Last updated on April 6 at 5:00 p.m. E.T.
The state is currently reporting 12,980 confirmed positive cases of COVID-19 and 162 deaths, according to the Pennsylvania Department of Health. An additional 70,874 patients have tested negative for the virus. Pennsylvania is currently 8th in the list of states with the most US coronavirus cases.
— On Monday (April 6) Governor Tom Wolf urged Pennsylvania manufacturers that currently are producing or can pivot to producing COVID-19-related supplies to submit their information to the newly developed Pennsylvania Manufacturing Call to Action Portal.
"We cannot rely on the federal government alone to provide us with necessary equipment. We must tap our own valuable resources, including our manufacturing sector, to help our health care workers save Pennsylvanians' lives," Wolf said in a statement.
— On Monday (March 30) Governor Tom Wolf announced that all schools and non-essential businesses will remain closed indefinitely. Governor Wolf has also extended his "Stay at Home" order to include all 67 Pennsylvania counties, effective 8pm ET on April 1.
"This statewide stay-at-home order is not just to protect ourselves from exposure to COVID-19, but it protects those on the front lines,” state Secretary of Health Dr. Rachel Levine said in a statement. "Our doctors, nurses, police, fire, EMTs need us to do this. And the CNAs who are taking care of our family in nursing or long-term care facilities need us to do this."
A list of allowed out-of-home activities is available here. The orders will remain in place until at least April 30.
— Earlier, on Thursday (March 19) governor Wolf ordered all business that aren't "life-sustaining" to close by 8 p.m. Businesses considered to be life-sustaining include gas station, farms, health care facilities and transit systems, the Philadelphia Inquirer reported. A list of businesses allowed to remain open can be found here.
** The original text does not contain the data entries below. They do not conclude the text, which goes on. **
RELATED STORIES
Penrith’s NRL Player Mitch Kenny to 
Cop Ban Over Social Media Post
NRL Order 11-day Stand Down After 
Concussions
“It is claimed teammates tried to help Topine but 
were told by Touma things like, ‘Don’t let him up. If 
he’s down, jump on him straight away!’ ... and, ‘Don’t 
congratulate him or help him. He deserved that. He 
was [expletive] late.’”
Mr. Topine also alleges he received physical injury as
"We strongly urge non-essential businesses across the commonwealth to do their part by temporarily closing as we work to flatten the curve and protect the health and safety of all Pennsylvanians," Department of Community and Economic Development secretary Dennis Davin said in a statement.
— Penn State University also canceled in-person classes for the remainder of the spring semester, impacting about 76,000 students. Day care centers across the state have also been closed.